For professional associations, organizations, and special interest or cause-oriented groups, influence is relative to membership.
The bigger the number, the greater the influence.
Key to this is member engagement. In the digital age, membership recruitment happens in social spaces.
That is when it becomes a derivative of influence marketing.
Here are five examples of how influence marketing works for professional associations or member organizations.
1. Your Members Are Your Influencers
No influencer can better target your audience directly than your own members. Smart marketing is using members to push and promote your content.
They do not only amplify your message, they multiply earned media.
The American Society of Anesthesiologists creates hashtag campaigns in promoting national, regional or chapter events. They push this out for their members to use.
They make available materials and promotional content to their members who are active on Twitter and blogging for sharing.
2. How Events Can Drive Influence
Events are the best macro influencers for professional associations. Macro in terms of the large audience that will be captured by a single event, as well as in terms of return of investment.
Events are venues for recruitment of members, partners and sponsors (if it applies).
Events can be a source of revenue. This is how the Canadian Marketing Association has sustained and flourished as a group.
Their members support these events because of the potential opportunities for networking, learning, partnerships, or to project leadership.
Event marketing is an art that the CMA has mastered, and it has used this to grow their influence and position itself as a leader.
3. Using Advocacy to Build Influence for Your Professional Association
With multiple types of content being created every minute, the internet is flooded with messages of all types, shapes and forms. But having a cause or an advocacy is a way to cut through the noise and capture your audience’s attention.
Advocacy instills trust in the association. When an association stands for something and/or believes in something, brand reputation is strengthened.

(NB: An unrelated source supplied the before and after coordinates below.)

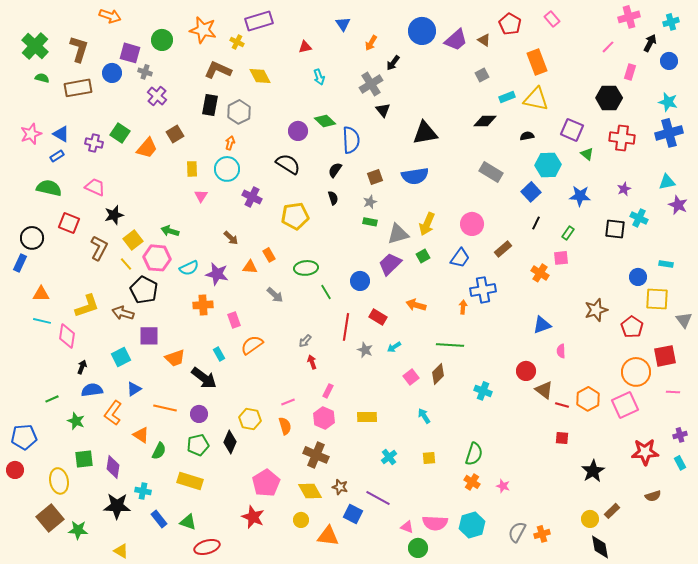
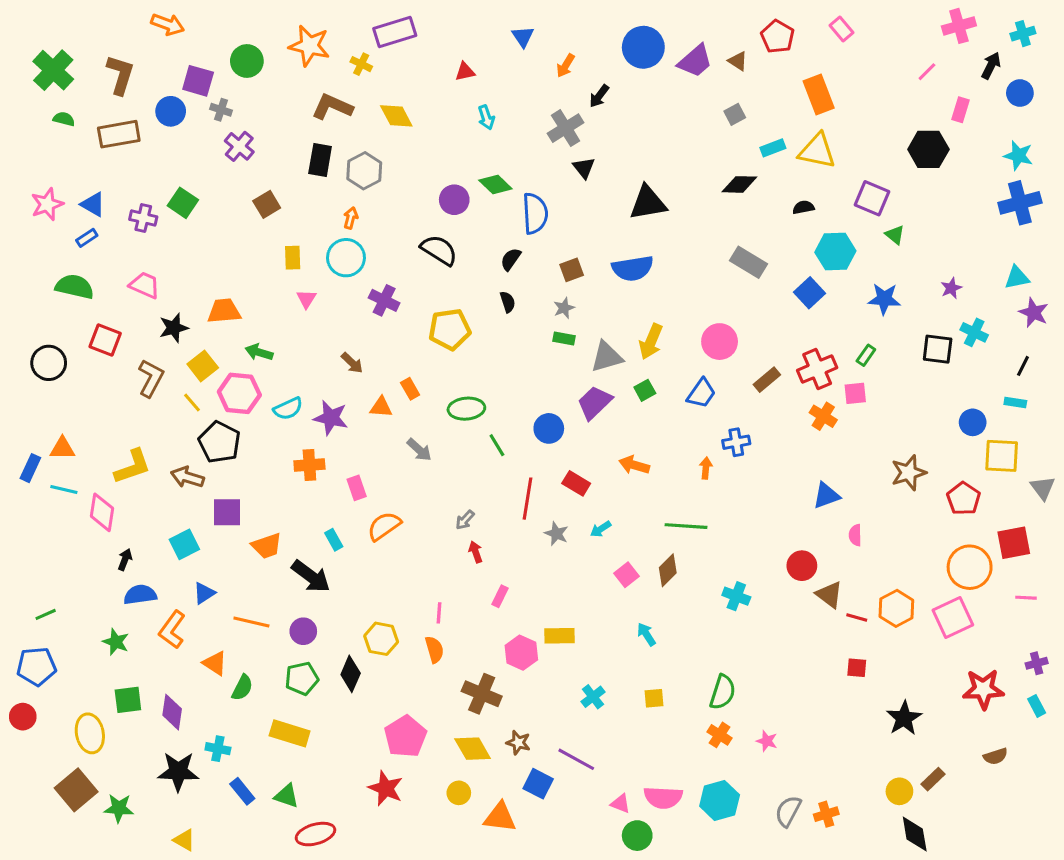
red cross: (622, 138) -> (817, 369), moved, turned -30
orange trapezoid: (147, 148) -> (224, 311), moved, turned -135
black line: (536, 223) -> (1023, 366), moved
blue rectangle: (20, 263) -> (30, 468), moved
blue cross: (483, 290) -> (736, 442), size x0.7
green line: (52, 399) -> (46, 614), moved
pink line: (288, 402) -> (439, 613), turned -64
pink hexagon: (324, 418) -> (521, 653), moved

For professional associations, it builds an image, renders credibility, and integrity.
The National Small Business Association is America’s small business advocate. With their advocacy to protect the interests of small business owners, their influence is more effective.
With 65,000 members in every state and every industry in the U.S., their advocacy has turned into expertise on small businesses.

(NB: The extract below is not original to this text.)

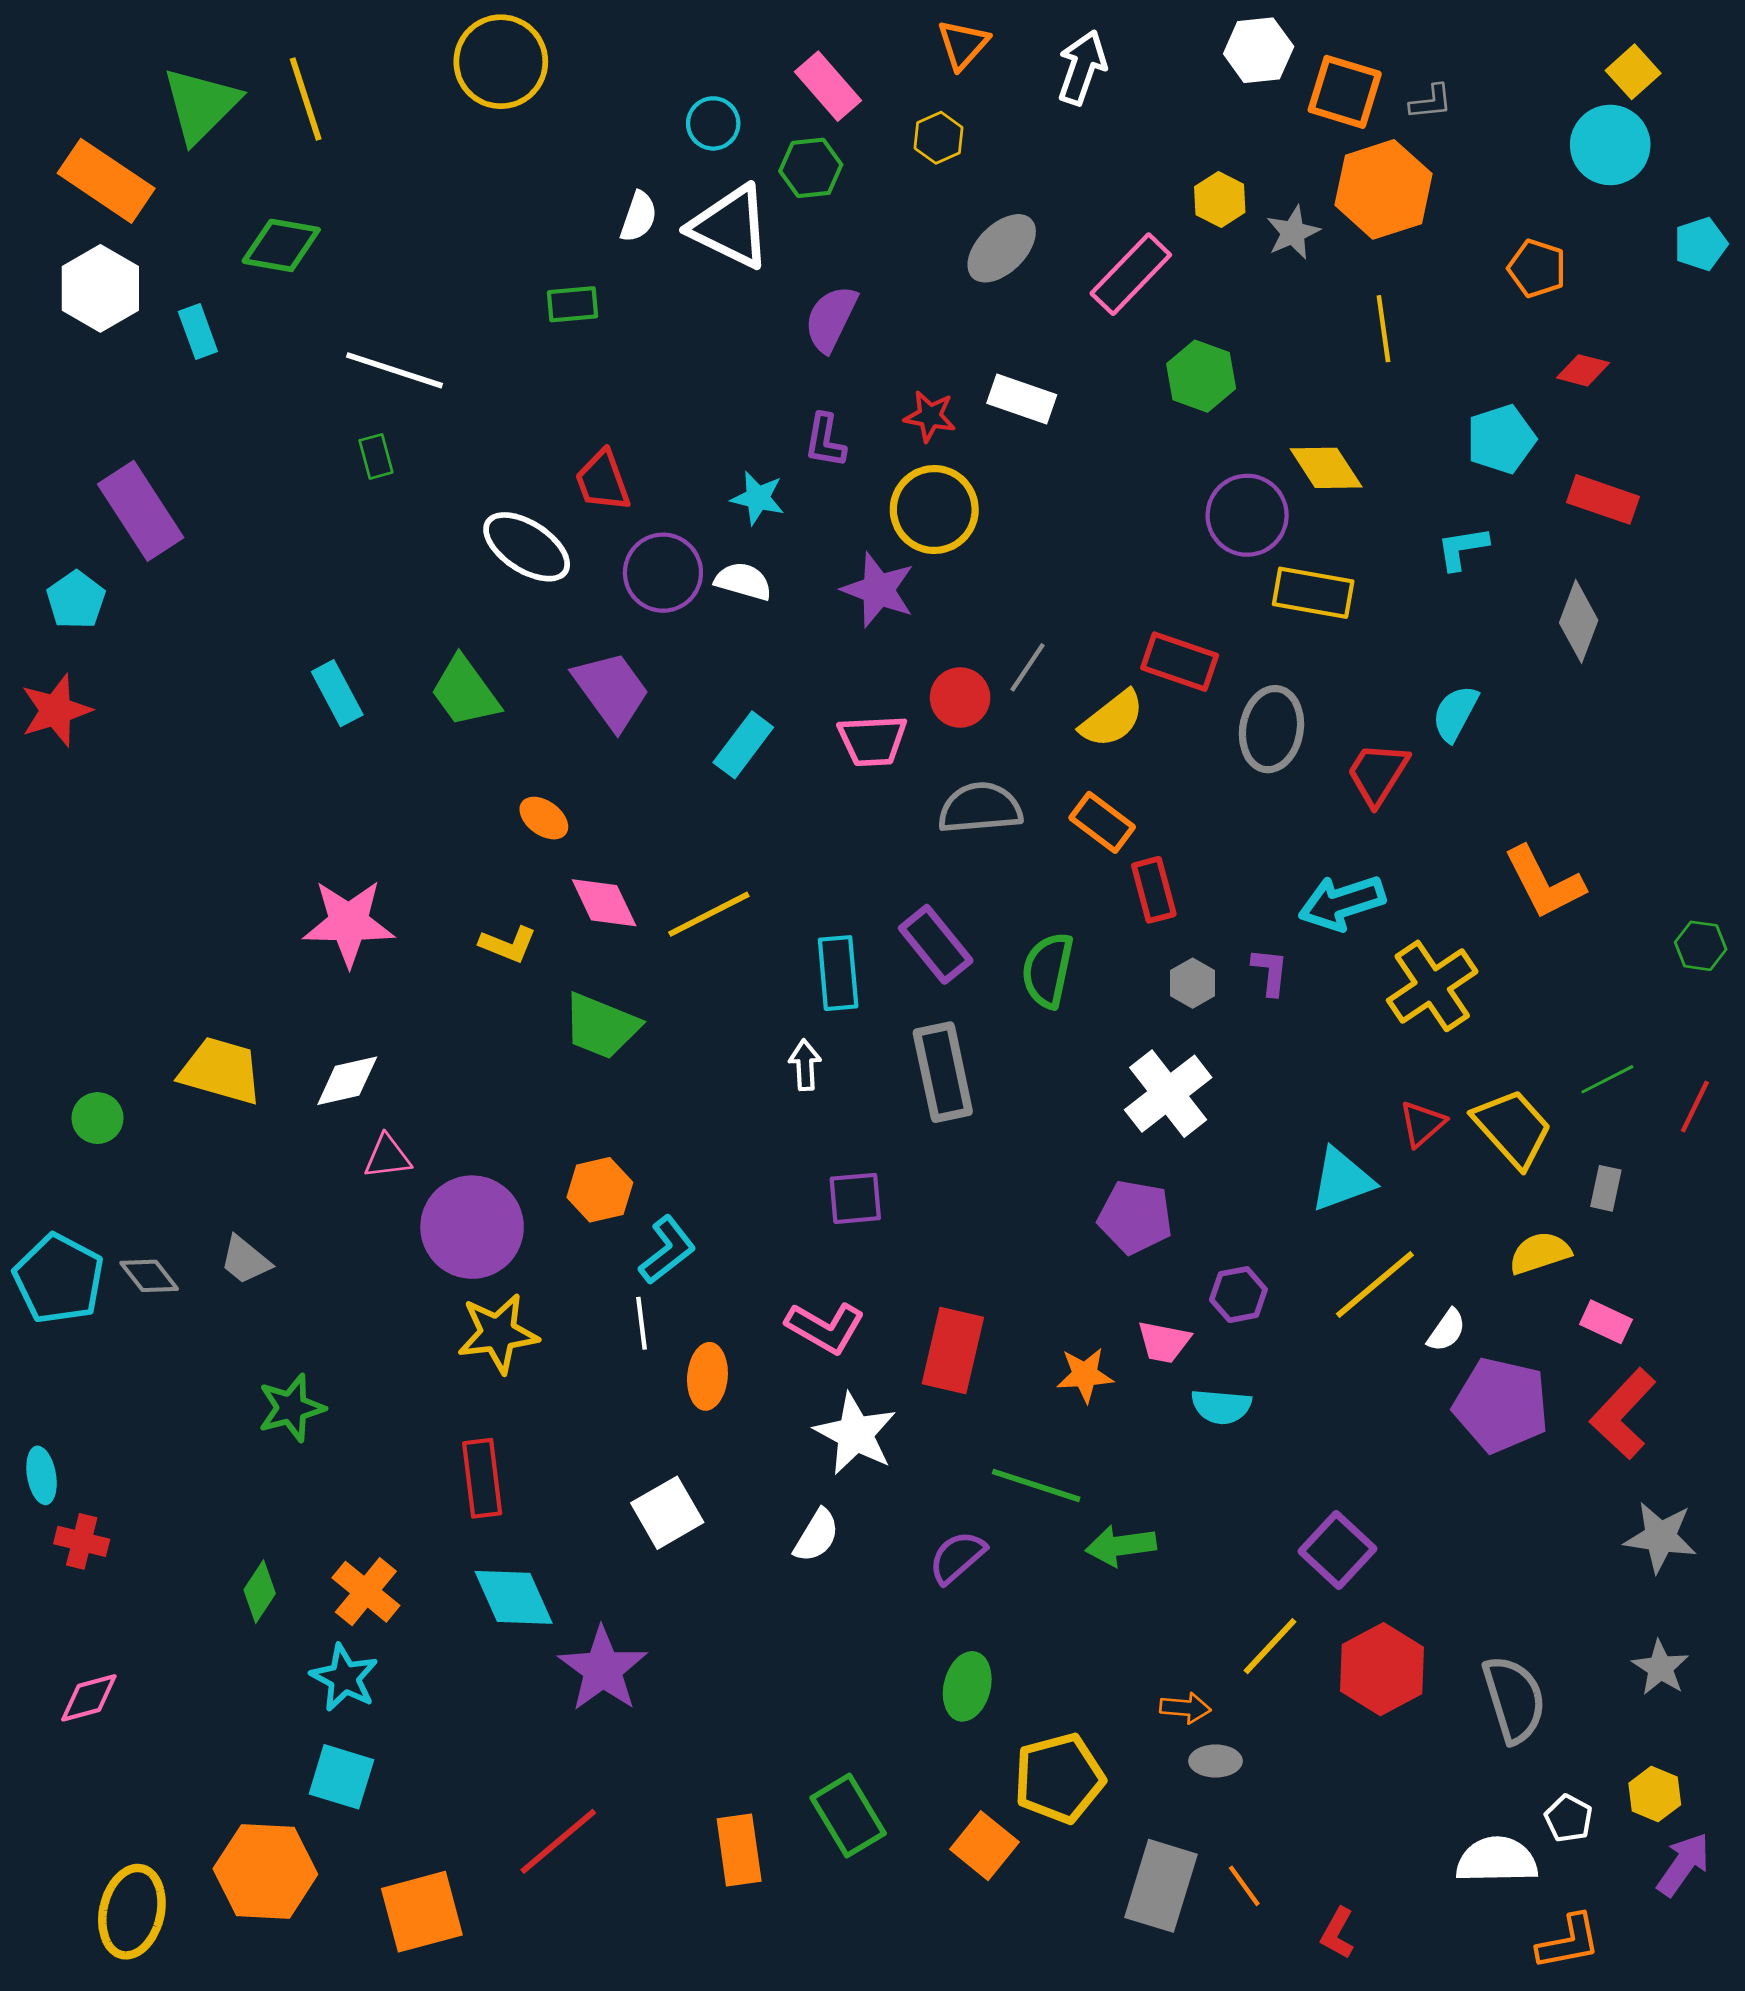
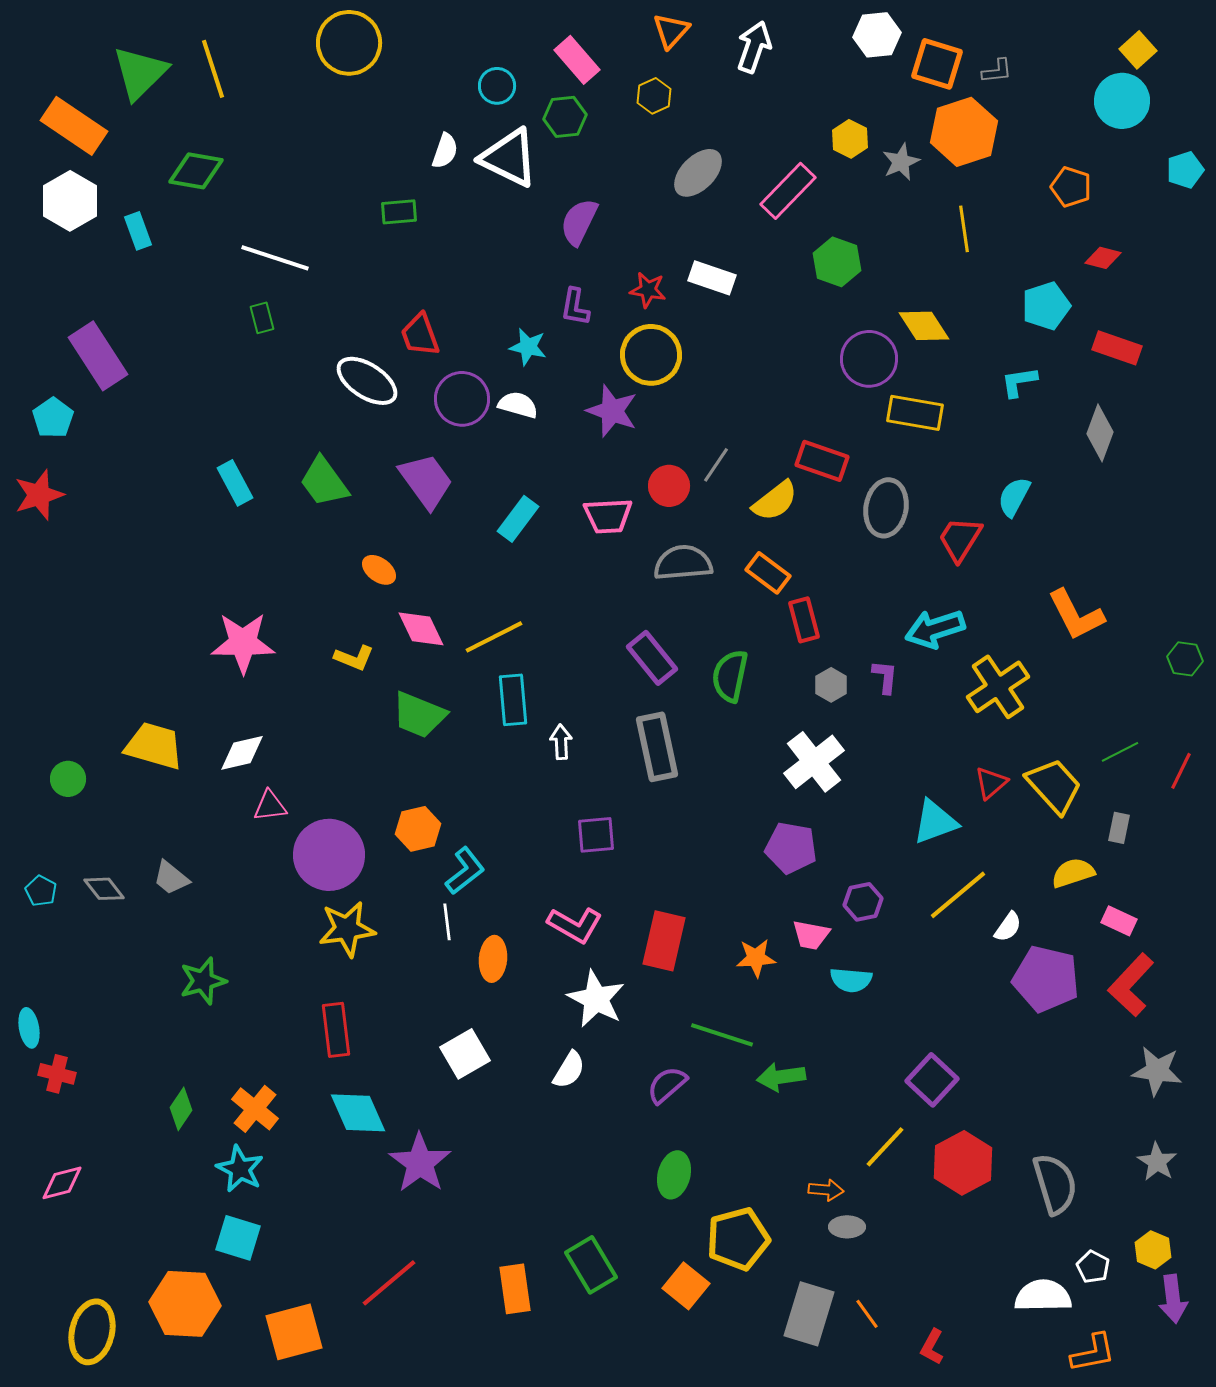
cyan rectangle: (838, 973) -> (513, 700), moved
cyan pentagon: (59, 1279) -> (41, 891), size x0.5
purple arrow: (1683, 1864) -> (1173, 1299), turned 138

They used advocacy to grow their organization and become a leader representing the small business community.
Professional associations do not have to own and initiate an advocacy – they can also collaborate with advocacy groups that align with their goals.

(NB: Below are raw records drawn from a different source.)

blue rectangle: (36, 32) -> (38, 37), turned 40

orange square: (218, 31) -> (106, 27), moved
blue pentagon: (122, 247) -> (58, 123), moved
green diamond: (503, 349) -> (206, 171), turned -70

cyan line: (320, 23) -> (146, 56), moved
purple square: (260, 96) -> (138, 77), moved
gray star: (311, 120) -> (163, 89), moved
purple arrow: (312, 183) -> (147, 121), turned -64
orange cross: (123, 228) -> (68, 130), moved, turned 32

These collaborations – especially if they’re with larger advocates – allow you to tap into macro-influencers, who can be celebrities or well-known personalities who endorse your campaign.
The Produce Marketing Association, a trade organization representing companies from every segment of the global fresh produce and floral supply chain, utilized this when it launched its “Eat Brighter” campaign.
Not only did they find macro influencers to work with – they also found these influencers to be powerful allies in the shapes of former first lady Michelle Obama, and Sesame Street.
With goals aligned to promote children’s consumption of fresh fruits and vegetables as part of the commitment to the Partnership for Healthier America, PMA’s community of suppliers and retailers leveraged the strength and influence of the former first lady and the Sesame Street brand.
This led to an extremely powerful and successful collaboration.
4. Building Influence Through Content Marketing
Your association’s tone and voice need not be professional or formal all the time – break that stereotype and be relatable in your content.
If you want to be engaging while still presenting the facts and information members need to know about you, storify it.
The American Christmas Tree Association, an organization that provides Christmas tree-related data to the public, is making every day Christmas with their storyful content.
It is a real challenge for ACTA to be relevant all-year round, but it has made its Christmas-tree related content evergreen with stories that start conversations, and sharing ideas about the traditions of having real Christmas trees.
Stories about the association’s members – the Christmas tree farmers, for example – also helped start an advocacy to support them.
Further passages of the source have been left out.